Since 1999, when Chavez began his 14-year rule, Venezuela has been considered a major hub for the shipment of illegal narcotics from neighboring Colombia to the United States and Europe. The U.S. Treasury Department has added several high-level Venezuelan military and intelligence officials to its Foreign Narcotics Kingpin list, for alleged “material assistance” to the Colombian rebel group known as FARC (the Revolutionary Armed Forces of Colombia) which Washington has labeled a “narco-terrorist organization.”
In the last decade, the battle against transnational criminal organizations has stretched from Central and South America across the Atlantic to West Africa and beyond. Officials say drug trafficking is destablizing, promotes corruption and other illegal activity including human trafficking and piracy. Increasingly, U.S. and other militaries are helping local and national law enforcement agencies with intelligence, surveillance and reconnaissance to battle criminal cartels.
By law, the U.S. Defense Department is the lead agency for the detection and monitoring of aerial and maritime transit of illegal drugs, although federal law also limits the military’s assistance in U.S. territory to civil support. However, the Coast Guard, a unit of the Department of Homeland Security, has dual military and law enforcement authority.
But as authorities increase pressure on them in the Western Hemisphere, narco-cartels have been turning to Africa, especially the politically unstable countries of West Africa, to use as transit points for Europe-bound illicit drug shipments.
A United Nations report released Feb. 25 listed the growing influence of narco-cartels both foreign and home-grown in West Africa. Cocaine trafficking remains the most lucrative criminal activity of international groups operating in the region, but one “worrying development” is the emergence of methamphetamine production and related trafficking, according to the report by the United Nations Office on Drugs and Crime.
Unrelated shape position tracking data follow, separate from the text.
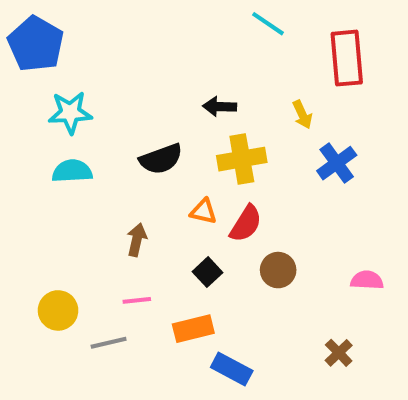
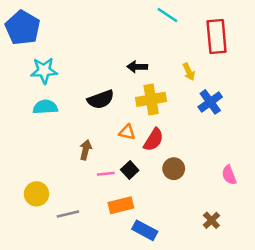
pink semicircle: (367, 280) -> (229, 175), turned -114
pink line: (137, 300) -> (106, 174), moved

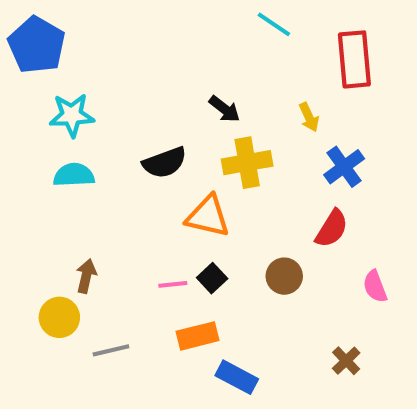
black arrow: (137, 67) -> (224, 109), turned -144
orange triangle: (127, 132) -> (208, 216), size x1.6
red semicircle: (154, 140) -> (332, 229), moved
brown arrow: (86, 150) -> (86, 276), moved

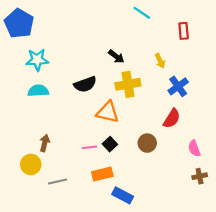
red rectangle: (354, 59) -> (184, 31), size x0.6
brown cross: (346, 361) -> (200, 176), moved, turned 32

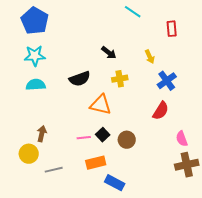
blue pentagon: (19, 23) -> (35, 21), moved
yellow cross: (128, 84) -> (120, 79), size x0.7
brown circle: (147, 143) -> (127, 140), moved
brown cross: (200, 176) -> (187, 165), size x1.6

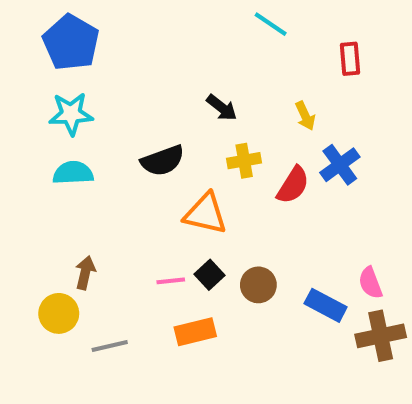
red semicircle: (161, 111) -> (293, 185), moved
blue rectangle: (115, 183) -> (326, 305), moved

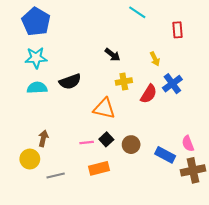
black semicircle: (163, 161) -> (70, 82), moved

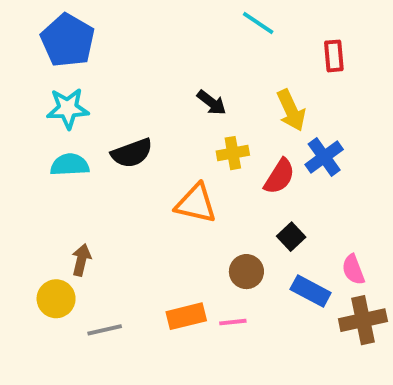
yellow arrow: (155, 59) -> (291, 110), size x1.5
black square: (106, 139) -> (291, 237), moved
pink line: (87, 142) -> (233, 322), moved

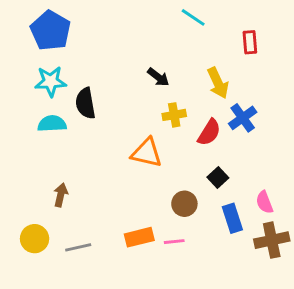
black semicircle: (132, 153) -> (85, 103), moved, turned 100
blue rectangle: (311, 291) -> (232, 218), turned 44
yellow circle: (56, 299) -> (35, 239), moved

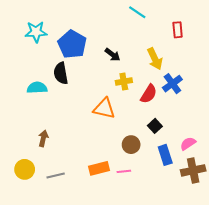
blue pentagon: (51, 31) -> (72, 44), moved
cyan star: (51, 81) -> (36, 32), moved
pink semicircle: (264, 202) -> (188, 144), turned 77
The report also discussed human trafficking between West Africa and Europe and arms trafficking across Africa.
Top government officials from the United States and other countries are slated to discuss the toll of trafficking in drugs, guns and humans at the Countering Transnational Organized Crime conference in Alexandria, Va. next month. To read the whole story, visit the Institute for Defense and Government Advancement site (http://www.idga.org) or click here.
Boko Haram Attack
Nigerian security forces say they repelled an attack on a military base by the radical Islamist terror group, Boko Haram, killing 20 militants. An Army spokesman told the Voice of America that the attack occurred today (March 3) in the village of Monguno (also spelled Munguno) about 200 kilometers (125 miles) from Maiduguri (see map) on the country’s northeast.
Nigeria’s Joint Task Force on Operation Restore Order said three four-wheeled drive vehicles and eight motorcycles were used in the attack, according to the Nigeria’s Leadership newspaper group (via the All Africa website). Army spokesman Lt. Col. Sagir Musa was quoted as saying AK-47 assault rifles, rocket propelled grenades and a large quantity of ammunition were recovered from the attackers by government troops.
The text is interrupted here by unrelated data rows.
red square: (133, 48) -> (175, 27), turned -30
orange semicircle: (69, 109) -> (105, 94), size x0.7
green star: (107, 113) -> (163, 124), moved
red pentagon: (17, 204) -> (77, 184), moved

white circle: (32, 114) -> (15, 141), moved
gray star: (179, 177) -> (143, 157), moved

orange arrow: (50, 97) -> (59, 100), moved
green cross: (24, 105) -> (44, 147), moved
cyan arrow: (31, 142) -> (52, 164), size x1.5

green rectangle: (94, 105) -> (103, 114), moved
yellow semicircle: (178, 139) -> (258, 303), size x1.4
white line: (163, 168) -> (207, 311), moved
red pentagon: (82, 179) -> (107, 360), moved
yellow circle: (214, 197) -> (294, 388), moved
There was no mention of civilian or military casualties. The Associated Press reported that witnesses said the attack also killed a village leader. It came just two days after the release of a video purportedly made by Boko Haram’s leader, saying the anti-Western group – which wants to impose Islamic law in Nigeria – will not call off its attacks until sharia becomes the law of Nigeria.
Did Chadians Score Again?Did soldiers from Chad — who are assisting French troops battling radical Islamist insurgents in the mountains of Mali — kill the mastermind of last month’s hostage-taking attack at an Algerian gas plant?
On Saturday, the president of Chad, Idriss Deby, said his troops killed about 40 militants in a stronghold near the Algerian border, Reuters reported. Among the dead, it was claimed, was Mokhtar Belmokhtar, the one-eyed commander of an al Qaeda affiliate who claimed responsibility for the attack on the In Amenas natural gas plant in Algeria. More than 60 people were killed during the hostage siege and final rescue/assault by Algerian troops in January. That al Qaeda attack came just days after the French launched a military intervention in Mali at the government’s request.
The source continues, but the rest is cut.